# DOE WPTO Wave Hindcast Data Access

This notebook provides examples on accessing the 32-year Wave Hindcast dataset with brief examples on using the data within MHKiT and the SAMs tool. This data was generated via a collaboration between Pacific Northwest National Lab, Sandia National Lab, and the National Renewable Energy Lab and is hosted from Amazon Web Services using the HDF Group's Highly Scalable Data Service (HSDS) for public access.
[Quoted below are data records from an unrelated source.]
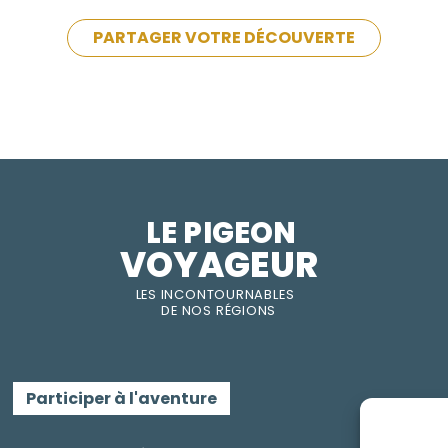
PARTAGER VOTRE DÉCOUVERTE
LE PIGEON  
VOYAGEUR
LES INC
O
NT
O
URNABLES
DE
NOS RÉGI
O
N
S
Participer à l'aventure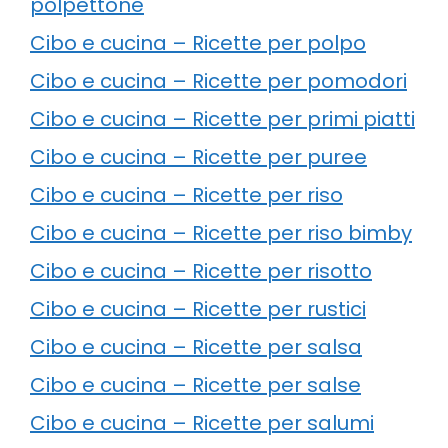
polpettone
Cibo e cucina – Ricette per polpo
Cibo e cucina – Ricette per pomodori
Cibo e cucina – Ricette per primi piatti
Cibo e cucina – Ricette per puree
Cibo e cucina – Ricette per riso
Cibo e cucina – Ricette per riso bimby
Cibo e cucina – Ricette per risotto
Cibo e cucina – Ricette per rustici
Cibo e cucina – Ricette per salsa
Cibo e cucina – Ricette per salse
Cibo e cucina – Ricette per salumi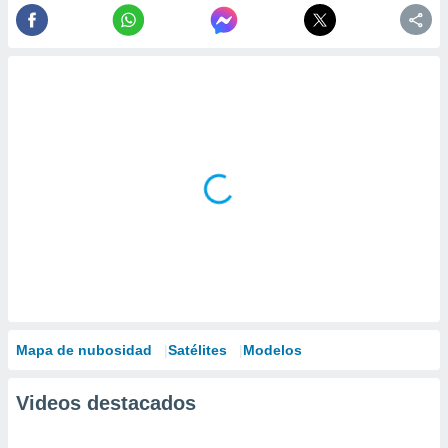
Mapa de nubosidad
Satélites
Modelos
Videos destacados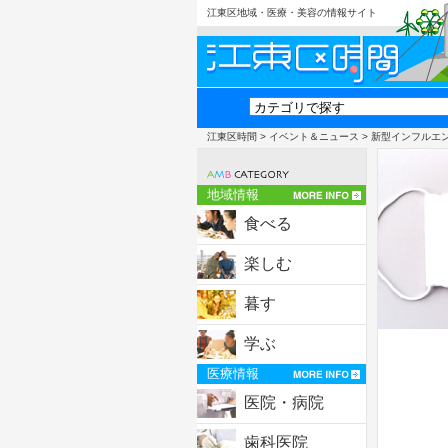
江東区地域・医療・美容の情報サイト
江東区時間
>
イベント＆ニュース
> 新型インフルエ
地域情報
食べる
楽しむ
暮す
学ぶ
医療情報
医院・病院
歯科医院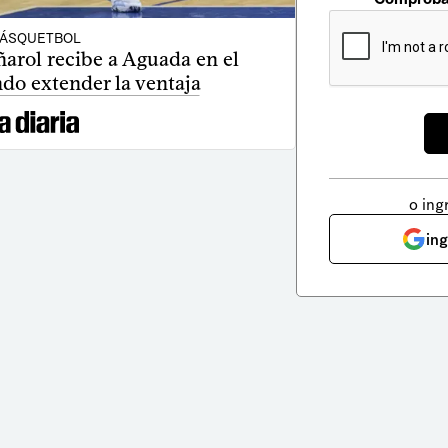
ÁSQUETBOL
arol recibe a Aguada en el
do extender la ventaja
o ing
in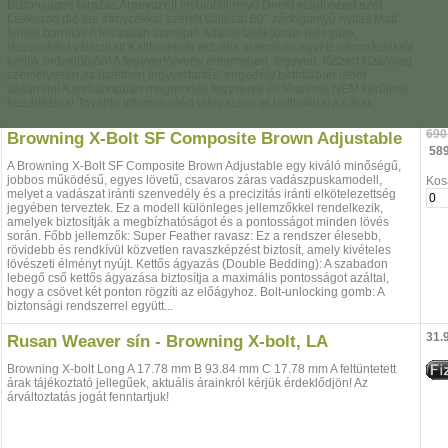
Biztonságos tárazás Aranyozott elsütőbillentyű Direkt elsütőszerkezet
Lakkozott dió tus Irányzékkal szerelt változat 60° zárfogantyú nyitás Matt
felület barnítás A leírásban szereplő adatok tájékoztató jellegűek,
típusonként változhat! Kaliberekről aktuális árakról és egyéb információkról
kérjük érdeklődjön! A fegyvertörvény értelmében, fegyvert, lőszert kizárólag
személyesen,az üzletben fegyvertartási engedély birtokában lehet
vásárolni! A webshopban megrendelt fegyverek és lőszerek NEM kerülnek
kiszállításra! További információért látogasson el boltunkba! Az árak...
690
Browning X-Bolt SF Composite Brown Adjustable
589
A Browning X-Bolt SF Composite Brown Adjustable egy kiváló minőségű,
jobbos működésű, egyes lövetű, csavaros záras vadászpuskamodell,
Kos
melyet a vadászat iránti szenvedély és a precizitás iránti elkötelezettség
jegyében terveztek. Ez a modell különleges jellemzőkkel rendelkezik,
amelyek biztosítják a megbízhatóságot és a pontosságot minden lövés
során. Főbb jellemzők: Super Feather ravasz: Ez a rendszer élesebb,
rövidebb és rendkívül közvetlen ravaszképzést biztosít, amely kivételes
lövészeti élményt nyújt. Kettős ágyazás (Double Bedding): A szabadon
lebegő cső kettős ágyazása biztosítja a maximális pontosságot azáltal,
hogy a csövet két ponton rögzíti az előágyhoz. Bolt-unlocking gomb: A
biztonsági rendszerrel együtt...
31.
Rusan Weaver sín - Browning X-bolt, LA
Browning X-bolt Long A 17.78 mm B 93.84 mm C 17.78 mm A feltüntetett
árak tájékoztató jellegűek, aktuális árainkról kérjük érdeklődjön! Az
árváltoztatás jogát fenntartjuk!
Currently the dataset only includes the U.S. West Coast, but it will grow incrementally over the next few years to include all U.S. regions by 2022. The dataset will also be extended to span 1979-2020 (42 years) by late 2022.

## Dataset Description

There are two major sub-datasets within the overarching dataset: 
1. The high-spatial-resolution dataset (hereafter the 'spatial dataset/data') spans the U.S. Exclusive Economic Zone (EEZ) with an unstructured grid that has ~200 m resolution in shallow water. The time step resolution for this spatial data is 3-hours and spans 32 years, 01/01/1979  - 12/31/2010.
 - The spatial dataset is organized into yearly files (each file contains all variables and locations in that year) and they are located on AWS at: `/nrel/US_wave/US_wave_{year}.h5`
 - This dataset includes the following variables (indexed by 'coordinates' (latitude and longitude), and a 'time_index'):
  - directionality_coefficient (no units)
  - energy_period (seconds)
  - maximum_energy_direction (degrees true, direction from-which waves are travelling)
  - mean_absolute_period (seconds)
  - mean_zero-crossing_period (seconds)
  - omni-directional_wave_power (Watts)
  - peak_period (seconds)
  - significant_wave_height (meters)
  - spectral_width (no units)
  - water_depth (meters)
  
2. The 'virtual buoy dataset' is also available at specific locations within the large spatial domain. These virtual buoys span the same 32-years of the spatial dataset however the time resolution is 1-hour, and these data also include the wave directional spectrum.
 - The virtual buoy dataset is located on AWS at: `/nrel/US_wave/virtual_buoy/US_virtual_buoy_{year}.h5`
 - This dataset includes all of the variables listed above, and also includes the wave spectrum (indexed by 'time_index','frequency', 'direction', and 'coordinates'):
  - direction_wave_spectrum (meters<sup>2</sup>/(degree*Hz)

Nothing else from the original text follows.